During the study period a total of 1110 bacteremia episodes were identified. GBS was present in 13 episodes of bacteremia (1.18%). The mean age of the 13 patients with GBS bacteremia was 66 years (range: 22–94 years), and 76.9% were older than 60 years of age. We detected 8 cases of GBS bacteremia in women (61.5%). Community-acquired GBS bacteremia was diagnosed in 9 patients (69.2%), nosocomial bacteremia in 3 (23.1%) and healthcare-associated bacteremia in one patient undergoing hemodialysis (7.7%). In two cases (15.4%), polymicrobial isolation was reported, being GBS associated with Stenotrophomonas maltophilia in one case and Staphylococcus aureus in another case.

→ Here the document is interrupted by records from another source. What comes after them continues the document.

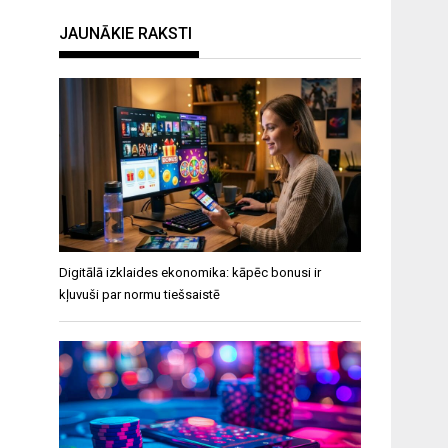
JAUNĀKIE RAKSTI
Digitālā izklaides ekonomika: kāpēc bonusi ir
kļuvuši par normu tiešsaistē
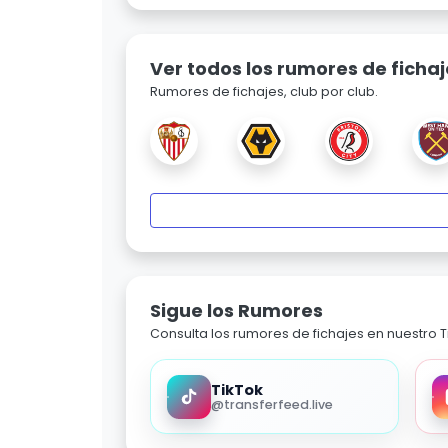
Ver todos los rumores de fichaj
Rumores de fichajes, club por club.
Sigue los Rumores
Consulta los rumores de fichajes en nuestro Ti
TikTok
@transferfeed.live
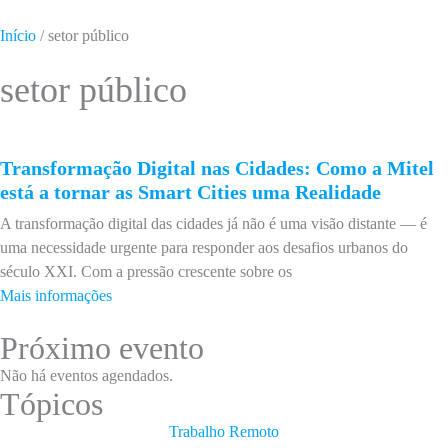
Início
/
setor público
setor público
Transformação Digital nas Cidades: Como a Mitel
está a tornar as Smart Cities uma Realidade
A transformação digital das cidades já não é uma visão distante — é
uma necessidade urgente para responder aos desafios urbanos do
século XXI. Com a pressão crescente sobre os
Mais informações
Próximo evento
Não há eventos agendados.
Tópicos
Trabalho Remoto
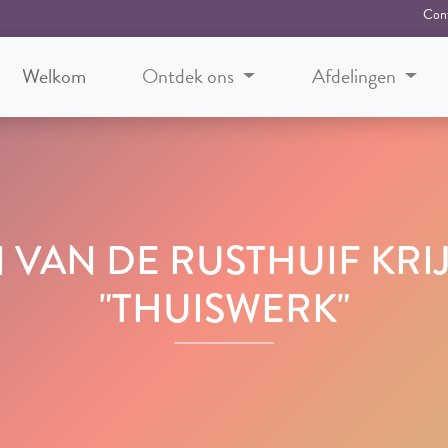
Con
Welkom
Ontdek ons
Afdelingen
 VAN DE RUSTHUIF KR
"THUISWERK"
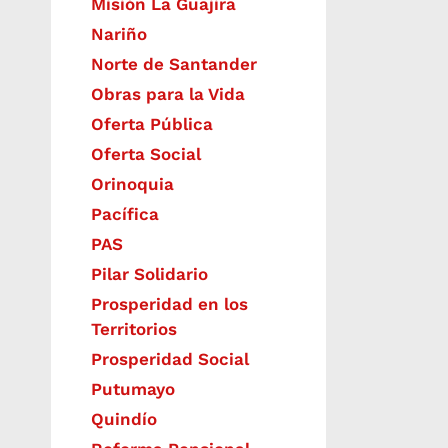
Misión La Guajira
Nariño
Norte de Santander
Obras para la Vida
Oferta Pública
Oferta Social​​
Orinoquia
Pacífica
PAS
Pilar Solidario
Prosperidad en los
Territorios
Prosperidad Social
Putumayo
Quindío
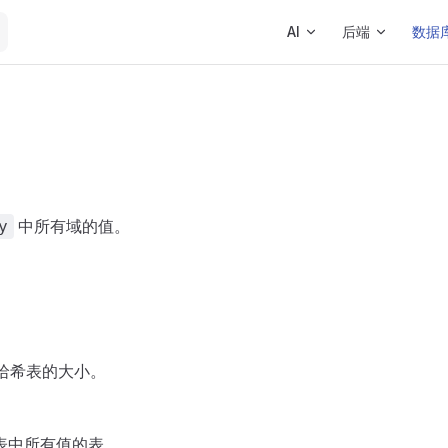
Main Navigation
AI
后端
数据
中所有域的值。
y
哈希表的大小。
希表中所有值的表。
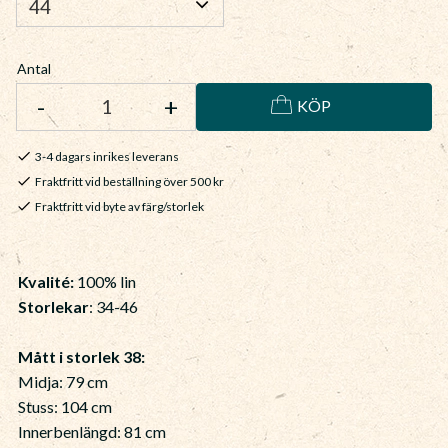
Antal
-
+
KÖP
3-4 dagars inrikes leverans
Fraktfritt vid beställning över 500 kr
Fraktfritt vid byte av färg/storlek
Kvalité:
100% lin
Storlekar
: 34-46
Mått i storlek 38:
Midja: 79 cm
Stuss: 104 cm
Innerbenlängd: 81 cm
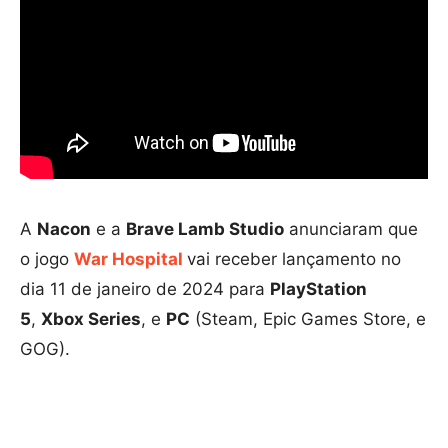
A
Nacon
e a
Brave Lamb Studio
anunciaram que
o jogo
War Hospital
vai receber lançamento no
dia 11 de janeiro de 2024 para
PlayStation
5
,
Xbox Series
, e
PC
(Steam, Epic Games Store, e
GOG).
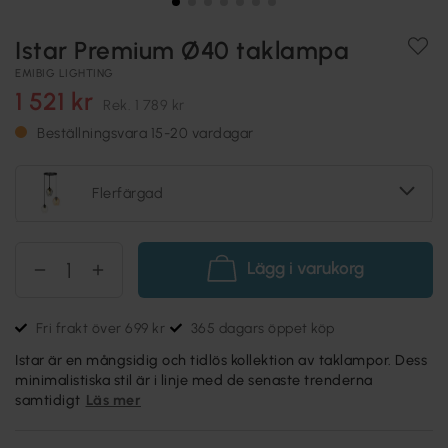
Istar Premium Ø40 taklampa
EMIBIG LIGHTING
1 521 kr
Rek.
1 789 kr
Beställningsvara 15-20 vardagar
Flerfärgad
Lägg i varukorg
Fri frakt över 699 kr
365 dagars öppet köp
Istar är en mångsidig och tidlös kollektion av taklampor. Dess
minimalistiska stil är i linje med de senaste trenderna
samtidigt
Läs mer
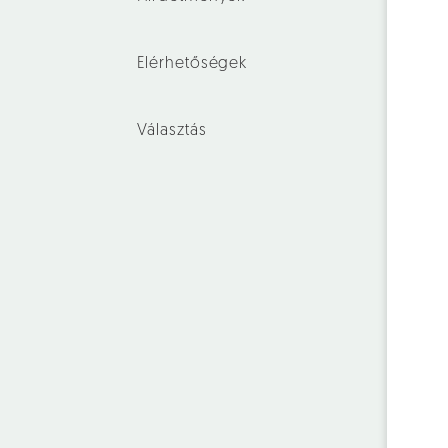
Elérhetőségek
Választás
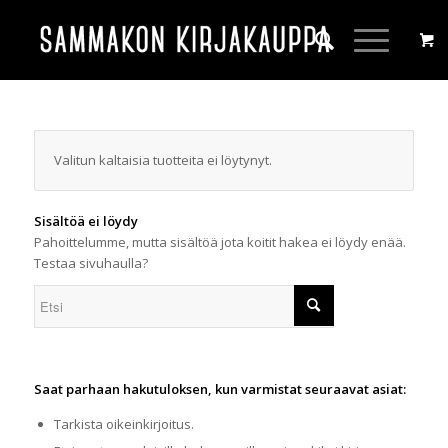
Valitun kaltaisia tuotteita ei löytynyt.
Sisältöä ei löydy
Pahoittelumme, mutta sisältöä jota koitit hakea ei löydy enää.
Testaa sivuhaulla?
Saat parhaan hakutuloksen, kun varmistat seuraavat asiat:
Tarkista oikeinkirjoitus.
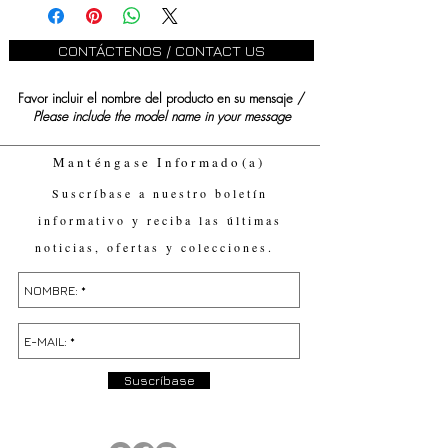
CONTÁCTENOS / CONTACT US
Favor incluir el nombre del producto en su mensaje /
Please include the model name in your message
Manténgase Informado(a)
Suscríbase a nuestro boletín
informativo y reciba las últimas
noticias, ofertas y colecciones.
Suscríbase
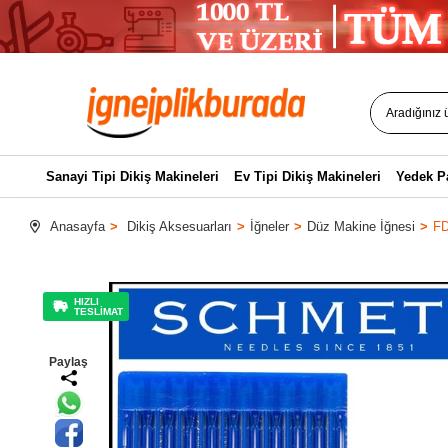
Sanayi Tipi Dikiş Makineleri
Ev Tipi Dikiş Makineleri
Yedek P
Anasayfa
Dikiş Aksesuarları
İğneler
Düz Makine İğnesi
FD
HIZLI
TESLİMAT
Paylaş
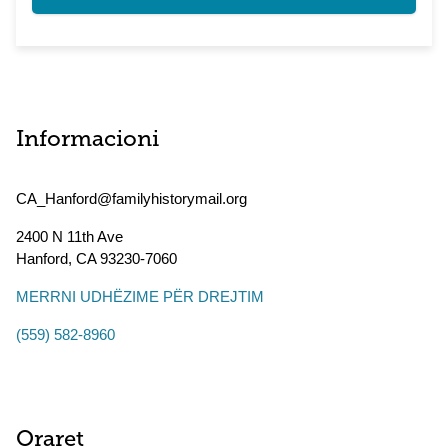
Informacioni
CA_Hanford@familyhistorymail.org
2400 N 11th Ave
Hanford
,
CA
93230-7060
MERRNI UDHËZIME PËR DREJTIM
(559) 582-8960
Oraret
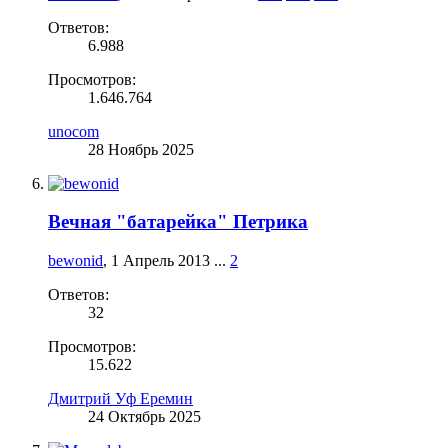
Ответов:
6.988
Просмотров:
1.646.764
unocom
28 Ноябрь 2025
Вечная "батарейка" Петрика
bewonid
,
1 Апрель 2013
...
2
Ответов:
32
Просмотров:
15.622
Дмитрий Уф Еремин
24 Октябрь 2025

The main clinical presentations were bacteremia without apparent focus and soft tissue infection (5 cases each focus, 38.5%). We registered one case of native aortic valve endocarditis confirmed by transesophageal echocardiogram, in a patient who had previously contracted community-acquired pneumonia. Furthermore, there was one case of urinary tract infection and another of abdominal infection. Three patients were admitted to the intensive care unit for septic shock and one of them died (bacteremia without focus).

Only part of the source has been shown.